(TASK STATEMENT) Your answer must be the records below, given again exactly, with no pictures in it.

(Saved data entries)

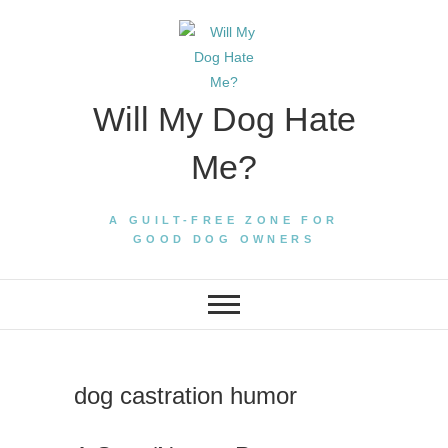
Skip
to
content
Will My Dog Hate
Me?
A GUILT-FREE ZONE FOR
GOOD DOG OWNERS
dog castration humor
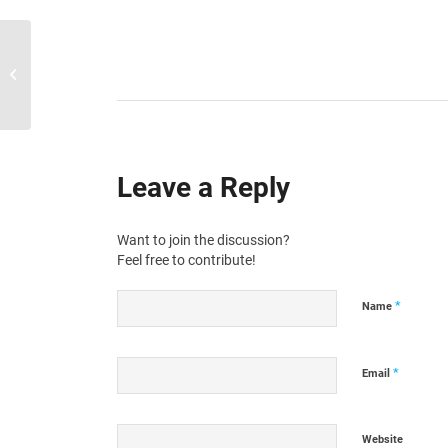
SquidWeb updates 24.09.2024
Leave a Reply
Want to join the discussion?
Feel free to contribute!
*
Name
*
Email
Website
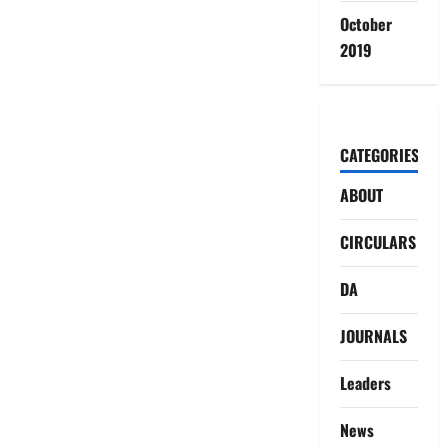
October
2019
CATEGORIES
ABOUT
CIRCULARS
DA
JOURNALS
Leaders
News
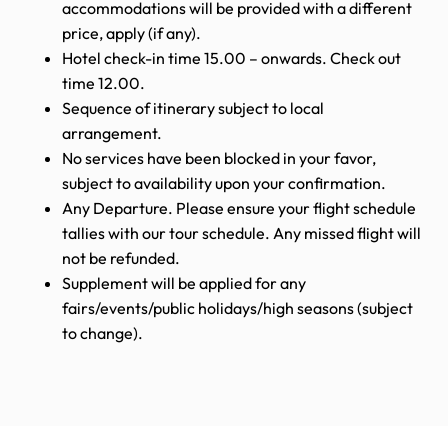
accommodations will be provided with a different
price, apply (if any).
Hotel check-in time 15.00 – onwards. Check out
time 12.00.
Sequence of itinerary subject to local
arrangement.
No services have been blocked in your favor,
subject to availability upon your confirmation.
Any Departure. Please ensure your flight schedule
tallies with our tour schedule. Any missed flight will
not be refunded.
Supplement will be applied for any
fairs/events/public holidays/high seasons (subject
to change).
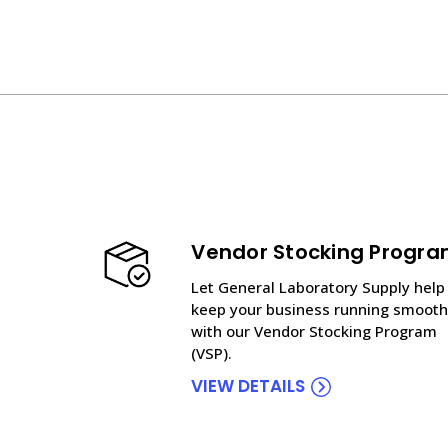
Vendor Stocking Progr
Let General Laboratory Supply help
keep your business running smooth
with our Vendor Stocking Program
(VSP).
VIEW DETAILS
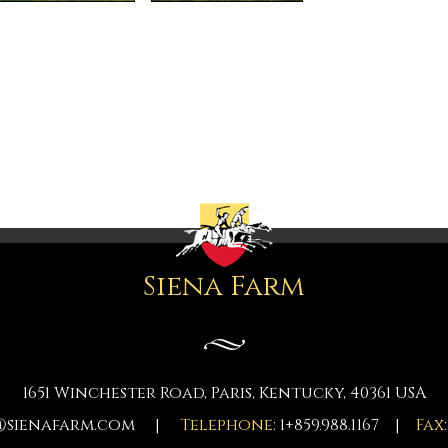
Siena Farm
1651 Winchester Road, Paris, Kentucky, 40361 USA
@sienafarm.com
|
Telephone
: 1+859.988.1167 |
Fax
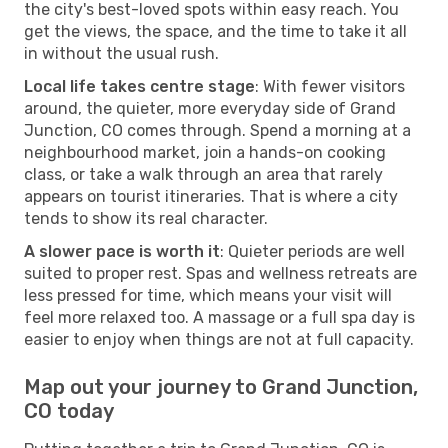
the city's best-loved spots within easy reach. You
get the views, the space, and the time to take it all
in without the usual rush.
Local life takes centre stage
: With fewer visitors
around, the quieter, more everyday side of Grand
Junction, CO comes through. Spend a morning at a
neighbourhood market, join a hands-on cooking
class, or take a walk through an area that rarely
appears on tourist itineraries. That is where a city
tends to show its real character.
A slower pace is worth it
: Quieter periods are well
suited to proper rest. Spas and wellness retreats are
less pressed for time, which means your visit will
feel more relaxed too. A massage or a full spa day is
easier to enjoy when things are not at full capacity.
Map out your journey to Grand Junction,
CO today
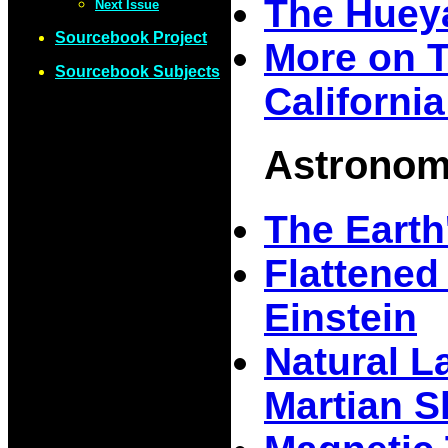
The Huey
Next Issue
Sourcebook Project
More on 
Sourcebook Subjects
Californi
Astrono
The Earth
Flattened
Einstein
Natural La
Martian S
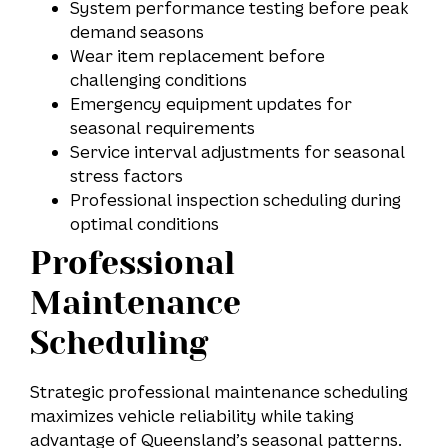
System performance testing before peak
demand seasons
Wear item replacement before
challenging conditions
Emergency equipment updates for
seasonal requirements
Service interval adjustments for seasonal
stress factors
Professional inspection scheduling during
optimal conditions
Professional
Maintenance
Scheduling
Strategic professional maintenance scheduling
maximizes vehicle reliability while taking
advantage of Queensland’s seasonal patterns.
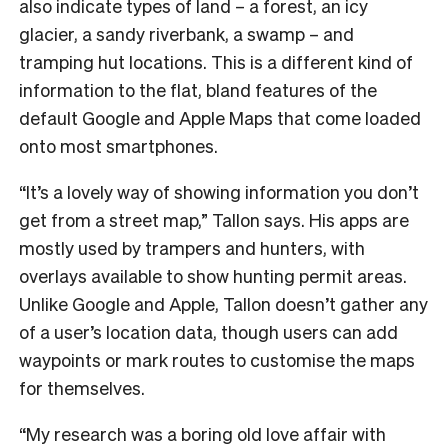
also indicate types of land – a forest, an icy
glacier, a sandy riverbank, a swamp – and
tramping hut locations. This is a different kind of
information to the flat, bland features of the
default Google and Apple Maps that come loaded
onto most smartphones.
“It’s a lovely way of showing information you don’t
get from a street map,” Tallon says. His apps are
mostly used by trampers and hunters, with
overlays available to show hunting permit areas.
Unlike Google and Apple, Tallon doesn’t gather any
of a user’s location data, though users can add
waypoints or mark routes to customise the maps
for themselves.
“My research was a boring old love affair with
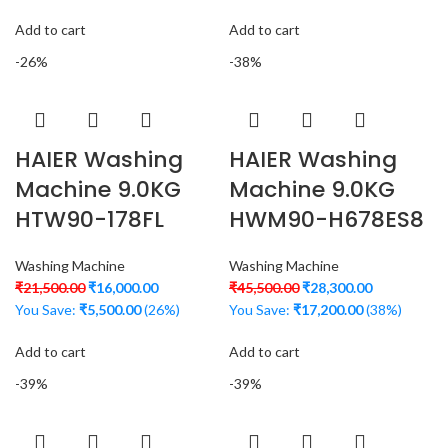
Add to cart
Add to cart
-26%
-38%
HAIER Washing
HAIER Washing
Machine 9.0KG
Machine 9.0KG
HTW90-178FL
HWM90-H678ES8
Washing Machine
Washing Machine
₹
21,500.00
₹
16,000.00
₹
45,500.00
₹
28,300.00
You Save:
₹
5,500.00
(26%)
You Save:
₹
17,200.00
(38%)
Add to cart
Add to cart
-39%
-39%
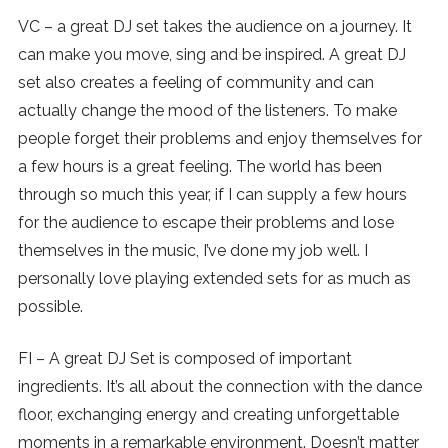
VC – a great DJ set takes the audience on a journey. It
can make you move, sing and be inspired. A great DJ
set also creates a feeling of community and can
actually change the mood of the listeners. To make
people forget their problems and enjoy themselves for
a few hours is a great feeling. The world has been
through so much this year, if I can supply a few hours
for the audience to escape their problems and lose
themselves in the music, I’ve done my job well. I
personally love playing extended sets for as much as
possible.
FI – A great DJ Set is composed of important
ingredients. It’s all about the connection with the dance
floor, exchanging energy and creating unforgettable
moments in a remarkable environment. Doesn’t matter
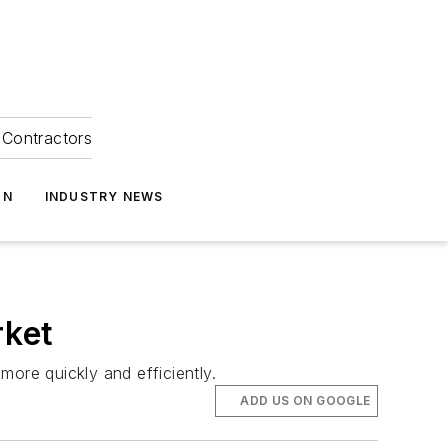
Contractors
ON
INDUSTRY NEWS
rket
re quickly and efficiently.
ADD US ON GOOGLE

(OUTPUT BELOW)
Skip
to
content
Will My Dog Hate
Me?
A GUILT-FREE ZONE FOR
GOOD DOG OWNERS
dog castration humor
SquidWeb updates 24.09.2024
Leave a Reply
Want to join the discussion?
Feel free to contribute!
*
Name
*
Email
Website
October
2019
CATEGORIES
ABOUT
CIRCULARS
DA
JOURNALS
Leaders
News
accommodations will be provided with a different
price, apply (if any).
Hotel check-in time 15.00 – onwards. Check out
time 12.00.
Sequence of itinerary subject to local
arrangement.
No services have been blocked in your favor,
subject to availability upon your confirmation.
Any Departure. Please ensure your flight schedule
tallies with our tour schedule. Any missed flight will
not be refunded.
Supplement will be applied for any
fairs/events/public holidays/high seasons (subject
to change).
Vendor Stocking Progr
Let General Laboratory Supply help
keep your business running smooth
with our Vendor Stocking Program
(VSP).
VIEW DETAILS
Siena Farm
1651 Winchester Road, Paris, Kentucky, 40361 USA
@sienafarm.com
|
Telephone
: 1+859.988.1167 |
Fax
the city's best-loved spots within easy reach. You
get the views, the space, and the time to take it all
in without the usual rush.
Local life takes centre stage
: With fewer visitors
around, the quieter, more everyday side of Grand
Junction, CO comes through. Spend a morning at a
neighbourhood market, join a hands-on cooking
class, or take a walk through an area that rarely
appears on tourist itineraries. That is where a city
tends to show its real character.
A slower pace is worth it
: Quieter periods are well
suited to proper rest. Spas and wellness retreats are
less pressed for time, which means your visit will
feel more relaxed too. A massage or a full spa day is
easier to enjoy when things are not at full capacity.
Map out your journey to Grand Junction,
CO today
The Huey
Next Issue
Sourcebook Project
More on 
Sourcebook Subjects
Californi
Astrono
The Earth
Flattened
Einstein
Natural La
Martian S
System performance testing before peak
demand seasons
Wear item replacement before
challenging conditions
Emergency equipment updates for
seasonal requirements
Service interval adjustments for seasonal
stress factors
Professional inspection scheduling during
optimal conditions
Professional
Maintenance
Scheduling
Strategic professional maintenance scheduling
maximizes vehicle reliability while taking
advantage of Queensland’s seasonal patterns.
also indicate types of land – a forest, an icy
glacier, a sandy riverbank, a swamp – and
tramping hut locations. This is a different kind of
information to the flat, bland features of the
default Google and Apple Maps that come loaded
onto most smartphones.
“It’s a lovely way of showing information you don’t
get from a street map,” Tallon says. His apps are
mostly used by trampers and hunters, with
overlays available to show hunting permit areas.
Unlike Google and Apple, Tallon doesn’t gather any
of a user’s location data, though users can add
waypoints or mark routes to customise the maps
for themselves.
“My research was a boring old love affair with
Add to cart
Add to cart
-26%
-38%
HAIER Washing
HAIER Washing
Machine 9.0KG
Machine 9.0KG
HTW90-178FL
HWM90-H678ES8
Washing Machine
Washing Machine
₹
21,500.00
₹
16,000.00
₹
45,500.00
₹
28,300.00
You Save:
₹
5,500.00
(26%)
You Save:
₹
17,200.00
(38%)
Add to cart
Add to cart
-39%
-39%
VC – a great DJ set takes the audience on a journey. It
can make you move, sing and be inspired. A great DJ
set also creates a feeling of community and can
actually change the mood of the listeners. To make
people forget their problems and enjoy themselves for
a few hours is a great feeling. The world has been
through so much this year, if I can supply a few hours
for the audience to escape their problems and lose
themselves in the music, I’ve done my job well. I
personally love playing extended sets for as much as
possible.
FI – A great DJ Set is composed of important
ingredients. It’s all about the connection with the dance
floor, exchanging energy and creating unforgettable
moments in a remarkable environment. Doesn’t matter
Contractors
ON
INDUSTRY NEWS
rket
re quickly and efficiently.
ADD US ON GOOGLE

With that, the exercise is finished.